بسم الله الرحمن الرحيم الحمد لله والصلاه والسلام على رسول الله وعلى اله واصحابه ومن تبعهم باحسان الى يوم الدين وبعد

Saudara-saudaraku rahimani wa rahimakumullah. Kita lanjutkan kembali pembahasan masih berkaitan dengan sunah-sunah puasa dan adab-adabnya, yang berikutnya diantara sunah-sunah puasa yaitu:  Meninggalkan apa-apa yang diharamkan dalam syariat dan menyibukkan diri dengan ketaatan.
Seorang yang berpuasa hendaklah menjauhi maksiat karena maksiat bisa merusak nilai pahala seseorang dan juga bisa mengurangi pahala puasa nya. Maksiat banyak jenisnya diantaranya ghibah, namimah adu domba, berdusta, curang, mencela orang lain, mendengarkan musik dan melihat apa-apa yang diharamkan dalam syariat Islam, dan lain sebagainya dari maksiat-maksiat dan kemungkaran-kemungkaran.

Dalil yang menunjukkan hal tersebut hadits Abu Hurairah radhiallahu Anhu bahwasanya nabi shallallahu alaihi wasallam telah bersabda:

مَنْ لَمْ يَدَعْ قَوْلَ الزُّورِ وَالْعَمَلَ بِهِ فَلَيْسَ لِلَّهِ حَاجَةٌ فِي أَنْ يَدَعَ طَعَامَهُ وَشَرَابَهُ

"Barangsiapa yang tidak meninggalkan ucapan keji dan berbuat keji, Allah tidak butuh orang itu meninggalkan makan dan minumnya". (HR Bukhari: 1903)

Dijelaskan dalam Ibnu Hajar Al Asqalani :
والمرادُ بِقَولِ الزُّورِ: الكَذِبُ

"Dan maksud dari perkataan keji yaitu dusta".

Syaikh Muhammad bin Sholih Al Utsaimin menjelaskan:

قَولُ الزُّورِ: كلُّ قَولٍ محرَّمٍ، والعمَلُ بالزُّورِ: كلُّ فِعلٍ محرَّم

Maksud perkataan yang keji adalah setiap perkataan yang haram, dan perbuatan yang keji adalah segala perbuatan yang diharamkan.

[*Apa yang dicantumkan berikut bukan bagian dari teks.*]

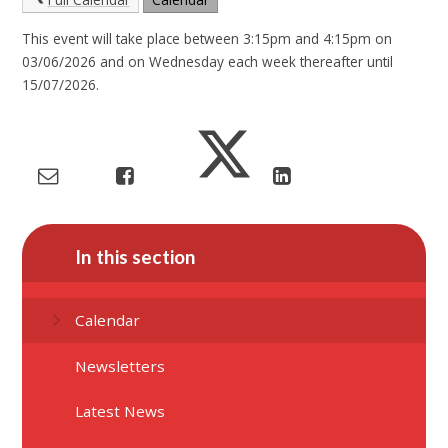
This event will take place between 3:15pm and 4:15pm on
03/06/2026 and on Wednesday each week thereafter until
15/07/2026.
In this section
Calendar
Newsletters
Latest News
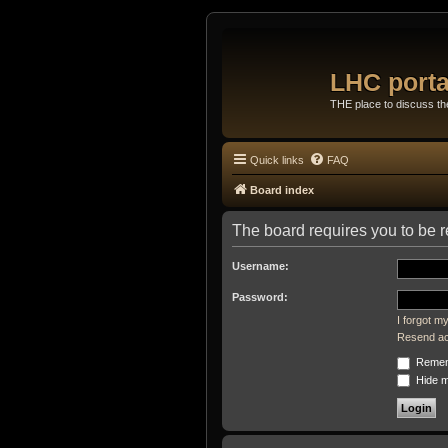
LHC porta
THE place to discuss t
Quick links
FAQ
Board index
The board requires you to be re
Username:
Password:
I forgot 
Resend act
Remem
Hide my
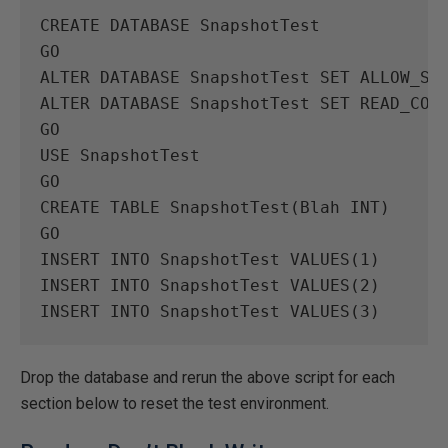
CREATE
DATABASE
SnapshotTest
GO
ALTER
DATABASE
SnapshotTest
SET
ALLOW_SN
ALTER
DATABASE
SnapshotTest
SET
READ_COM
GO
USE
SnapshotTest
GO
CREATE
TABLE
SnapshotTest
(
Blah
INT
)
GO
INSERT
INTO
SnapshotTest
VALUES
(
1
)
INSERT
INTO
SnapshotTest
VALUES
(
2
)
INSERT
INTO
SnapshotTest
VALUES
(
3
)
Drop the database and rerun the above script for each
section below to reset the test environment.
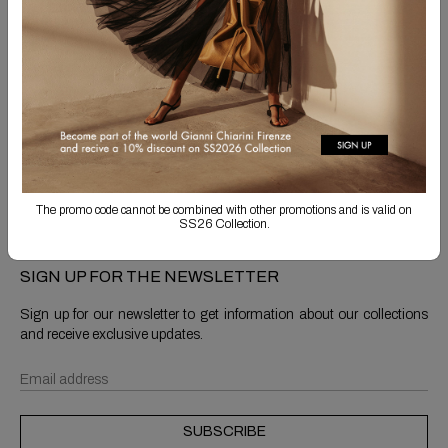
Free Shipping
Returns are always free
Product detail
Shipping & Returns
The promo code cannot be combined with other promotions and is valid on
SS26 Collection.
SIGN UP FOR THE NEWSLETTER
Sign up for our newsletter to get information about our collections
and receive exclusive updates.
SUBSCRIBE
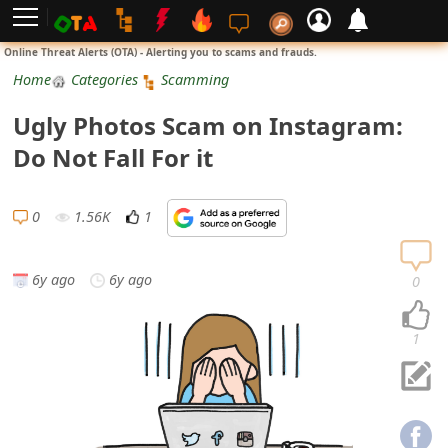
L
Online Threat Alerts (OTA) - Alerting you to scams and frauds.
o
Home
Categories
Scamming
g
Ugly Photos Scam on Instagram:
i
Do Not Fall For it
n
S
0
1.56K
1
i
g
6y ago
6y ago
0
n
U
1
p
N
o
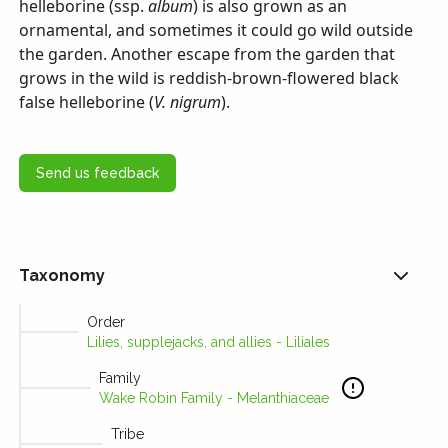
helleborine (ssp.
album
) is also grown as an
ornamental, and sometimes it could go wild outside
the garden. Another escape from the garden that
grows in the wild is reddish-brown-flowered black
false helleborine (
V. nigrum
).
Send us feedback
Taxonomy
Order
Lilies, supplejacks, and allies - Liliales
Family
Wake Robin Family - Melanthiaceae
Tribe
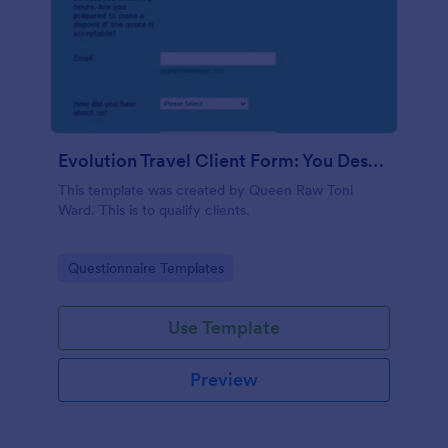
Evolution Travel Client Form: You Deserve A Vacation. I Am Your Personal Agent!
This template was created by Queen Raw Toni
Ward. This is to qualify clients.
Go to Category:
Questionnaire Templates
Use Template
Preview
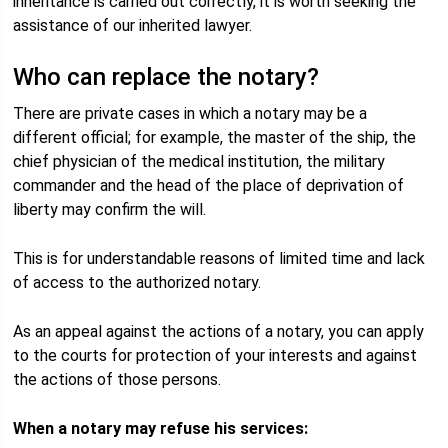
inheritance is carried out correctly, it is worth seeking the
assistance of our inherited lawyer.
Who can replace the notary?
There are private cases in which a notary may be a
different official; for example, the master of the ship, the
chief physician of the medical institution, the military
commander and the head of the place of deprivation of
liberty may confirm the will.
This is for understandable reasons of limited time and lack
of access to the authorized notary.
As an appeal against the actions of a notary, you can apply
to the courts for protection of your interests and against
the actions of those persons.
When a notary may refuse his services:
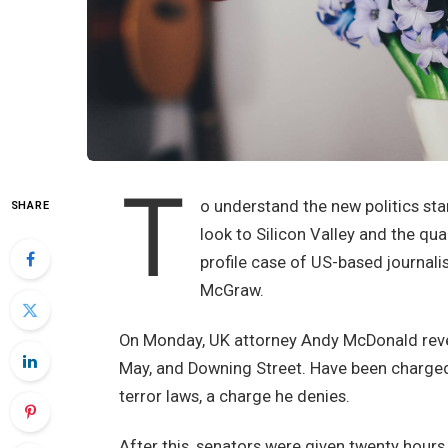
T
o understand the new politics sta
SHARE
look to Silicon Valley and the qu
profile case of US-based journali
McGraw.
On Monday, UK attorney Andy McDonald revea
May, and Downing Street. Have been charged w
terror laws, a charge he denies.
After this, senators were given twenty hours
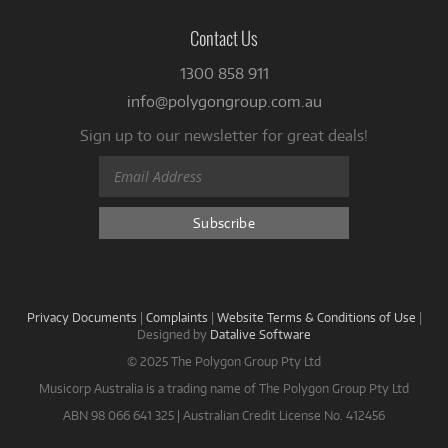
Contact Us
1300 858 911
info@polygongroup.com.au
Sign up to our newsletter for great deals!
Privacy Documents
|
Complaints
|
Website Terms & Conditions of Use
|
Designed by
Datalive Software
© 2025 The Polygon Group Pty Ltd
Musicorp Australia is a trading name of The Polygon Group Pty Ltd
ABN 98 066 641 325 | Australian Credit License No. 412456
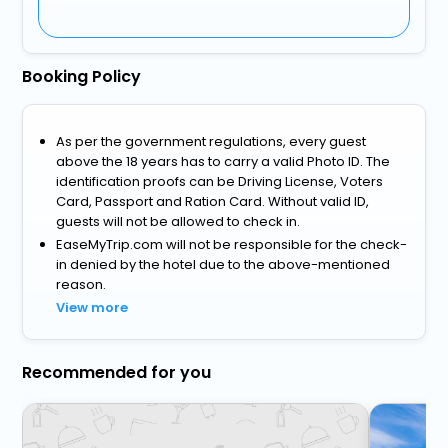
Booking Policy
As per the government regulations, every guest
above the 18 years has to carry a valid Photo ID. The
identification proofs can be Driving License, Voters
Card, Passport and Ration Card. Without valid ID,
guests will not be allowed to check in.
EaseMyTrip.com will not be responsible for the check-
in denied by the hotel due to the above-mentioned
reason.
View more
Recommended for you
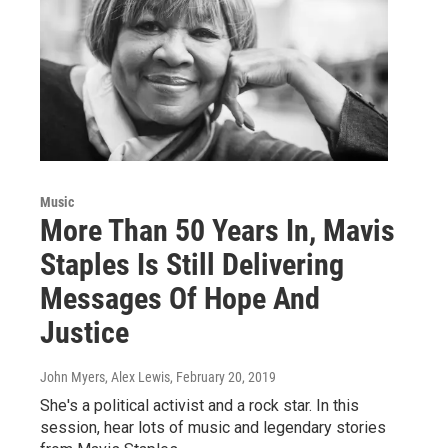
Music
More Than 50 Years In, Mavis
Staples Is Still Delivering
Messages Of Hope And
Justice
John Myers, Alex Lewis
, February 20, 2019
She's a political activist and a rock star. In this
session, hear lots of music and legendary stories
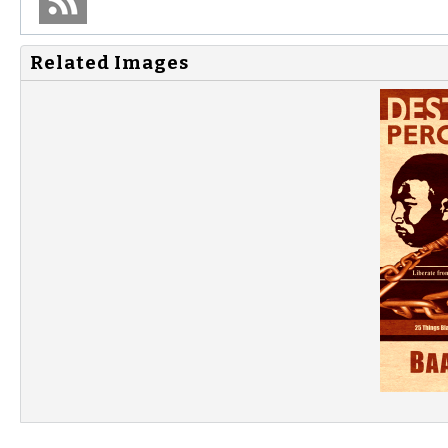
Related Images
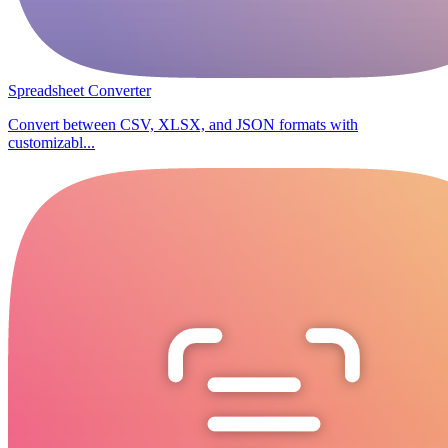
Spreadsheet Converter
Convert between CSV, XLSX, and JSON formats with
customizabl...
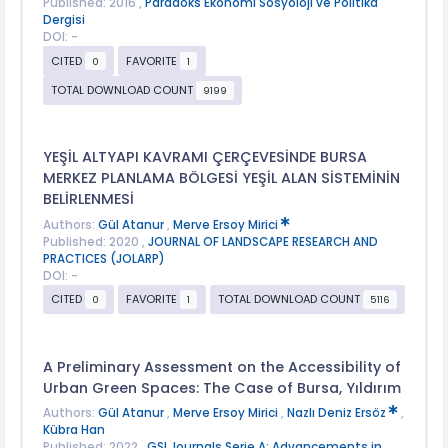
Published: 2016 ,
Paradoks Ekonomi Sosyoloji ve Politika
Dergisi
DOI: -
CITED
FAVORITE
0
1
TOTAL DOWNLOAD COUNT
9199
YEŞİL ALTYAPI KAVRAMI ÇERÇEVESİNDE BURSA
MERKEZ PLANLAMA BÖLGESİ YEŞİL ALAN SİSTEMİNİN
BELİRLENMESİ
Authors:
Gül Atanur
,
Merve Ersoy Mirici
Published: 2020 ,
JOURNAL OF LANDSCAPE RESEARCH AND
PRACTICES (JOLARP)
DOI: -
CITED
FAVORITE
TOTAL DOWNLOAD COUNT
0
1
5116
A Preliminary Assessment on the Accessibility of
Urban Green Spaces: The Case of Bursa, Yıldırım
Authors:
Gül Atanur
,
Merve Ersoy Mirici
,
Nazlı Deniz Ersöz
,
Kübra Han
Published: 2022 ,
GSI Journals Serie A: Advancements in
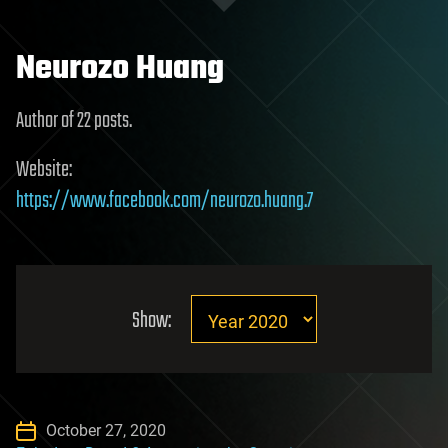
Neurozo Huang
Author of 22 posts.
Website:
https://www.facebook.com/neurozo.huang.7
Show:
October 27, 2020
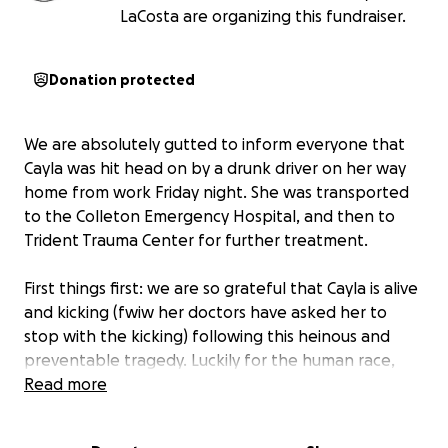
LaCosta are organizing this fundraiser.
Donation protected
We are absolutely gutted to inform everyone that
Cayla was hit head on by a drunk driver on her way
home from work Friday night. She was transported
to the Colleton Emergency Hospital, and then to
Trident Trauma Center for further treatment.
First things first: we are so grateful that Cayla is alive
and kicking (fwiw her doctors have asked her to
stop with the kicking) following this heinous and
preventable tragedy. Luckily for the human race,
Cayla isn’t made of mere skin a bone, and even
Read more
sitting in the trauma center at 2am, she was still
cracking jokes and stressing about upcoming HoB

Maka kata Nabi shallallahu 'alaihi wasallam: "Barangsiapa yang tidak meninggalkan perkataan yang keji (yaitu ucapan yang haram), dan berbuat keji (perbuatan yang haram), maka Allah subhanahu wa ta'ala tidak butuh puasanya".

Dalam hadits ini kita dituntut untuk berakhlak mulia dan menjauhi akhlak yang tercela kepada orang lain dan apa-apa yang diharamkan oleh syariat, dan juga sebagaimana dalam riwayat yang lain bahwasanya Nabi shallallahu 'alaihi pernah bersabda:

وَإِذَا كَانَ يَوْمُ صَوْمِ أَحَدِكُمْ فَلَا يَرْفُثْ وَلَا يَصْخَبْ فَإِنْ سَابَّهُ أَحَدٌ أَوْ قَاتَلَهُ فَلْيَقُلْ إِنِّي امْرُؤٌ صَائِمٌ

"Maka apabila suatu hari seorang dari kalian sedang melaksanakan shaum (sedang berpuasa) maka janganlah dia berkata rofas berkata keji dan bertengkar sambil berteriak, jika ada orang lain yang menghinanya atau mengajaknya berkelahi maka hendaklah dia mengatakan aku orang yang sedang berpuasa." (Hadits Riwayat Bukhari).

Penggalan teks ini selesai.